A funny thing happened on the way to Candidasa recently. Away from the relaxed beach life of this old resort area, life goes on in very different ways. Because the very traditional village of Tenganan is just a small detour en route to Candidasa, I decided to drop by and pay a visit. But before I even reached there, my attention was caught by groups of people swarming around a temple entrance in the hamlet of Pesedahan. It looked pretty interesting, so donning my traditional gear that I keep handy for sudden events, and grabbing my camera, I wandered into the temple.
People were piling in all dressed in their temple best. Yet what caught my attention was the huge offerings grouped together at one end of the compound. Called “Banten Pajegan” these offerings are a speciality of several remote villages in Karangasem. This particular ceremony was to make offerings to the young babies of the village. Babies older than six months old are brought to the ceremony to prepare them forentry into the village society.
The tower of offerings were almost six foot high, much taller than most of the attendees – unlike anything I have seen before. The decorations varied according to the status of those who brought them. Some were completely covered with smoked chickens which would, apart from being incredibly heavy, also be rather costly. Others were more humble with just a few chickens for show while others were comprised totally of huge green bananas.
This Usabaha Sambah ceremony lasts over four days and I just managed to happen upon the last, most impressive day – the crescendo of the whole ceremony. After the offerings were brought in, blessed and prayed upon, they were taken home. Sometimes the women, after receiving help to get them onto their heads, would carry it out proudly, her strong body and neck straining against the weight and the incredible sense of balance needed for such a feat.

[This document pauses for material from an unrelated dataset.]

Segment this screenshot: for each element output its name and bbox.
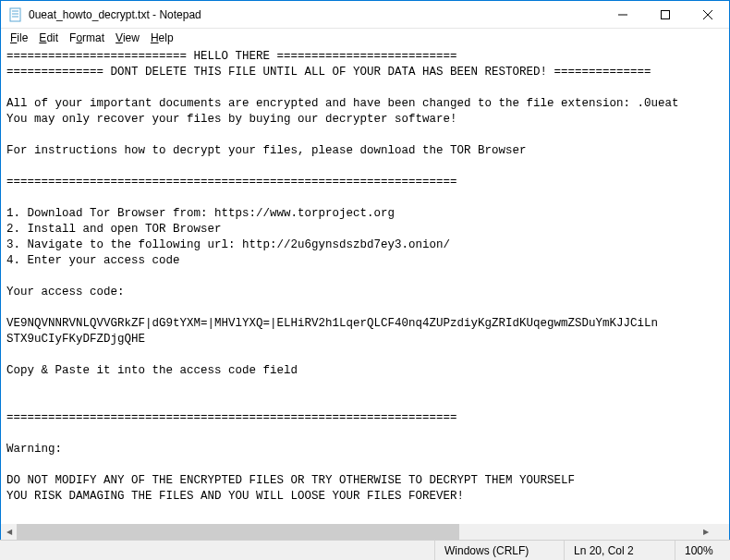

More often, they were carried out by two or three struggling men – it is such a symbol of strength for Balinese women to carry all the weight of the responsibilities, both within the home and beyond.

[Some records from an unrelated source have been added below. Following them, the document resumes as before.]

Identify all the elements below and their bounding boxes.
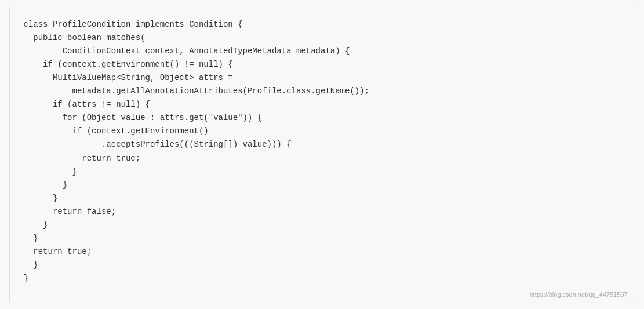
code-line-3: ConditionContext context, AnnotatedTypeM… <box>24 46 350 56</box>
code-line-17: } <box>24 234 38 243</box>
code-line-19: } <box>24 260 38 270</box>
code-line-9: if (context.getEnvironment() <box>24 126 209 136</box>
code-line-14: } <box>24 194 58 203</box>
code-line-1: class ProfileCondition implements Condit… <box>24 20 243 29</box>
code-line-4: if (context.getEnvironment() != null) { <box>24 60 233 69</box>
code-line-2: public boolean matches( <box>24 33 145 42</box>
code-line-11: return true; <box>24 154 141 163</box>
code-block: class ProfileCondition implements Condit… <box>24 18 621 286</box>
code-line-8: for (Object value : attrs.get("value")) … <box>24 113 263 122</box>
code-line-20: } <box>24 274 28 283</box>
code-line-16: } <box>24 220 48 230</box>
code-line-13: } <box>24 180 68 190</box>
code-line-7: if (attrs != null) { <box>24 100 150 109</box>
code-container: class ProfileCondition implements Condit… <box>9 6 635 304</box>
code-line-18: return true; <box>24 247 92 256</box>
code-line-6: metadata.getAllAnnotationAttributes(Prof… <box>24 86 370 96</box>
code-line-15: return false; <box>24 207 117 216</box>
watermark: https://blog.csdn.net/qq_44751507 <box>530 291 628 298</box>
code-line-5: MultiValueMap<String, Object> attrs = <box>24 73 233 82</box>
code-line-10: .acceptsProfiles(((String[]) value))) { <box>24 140 292 149</box>
code-line-12: } <box>24 167 77 176</box>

The ceremonies are enjoyed by all the participants. Apart from having a big procession and a Melasti procession to the beach for more offerings and blessings, one of the days is dedicated to killing and roasting pigs. They are then prepared for a communal traditional Meghibung meal where a dozen people eat off the same plate – a great way to foster community spirit.
Life in the villages seems to just carry on regardless – almost oblivious to the greater frenzied activities belonging to the world outside. It is always a pleasure to see the Balinese at their happy and charming best.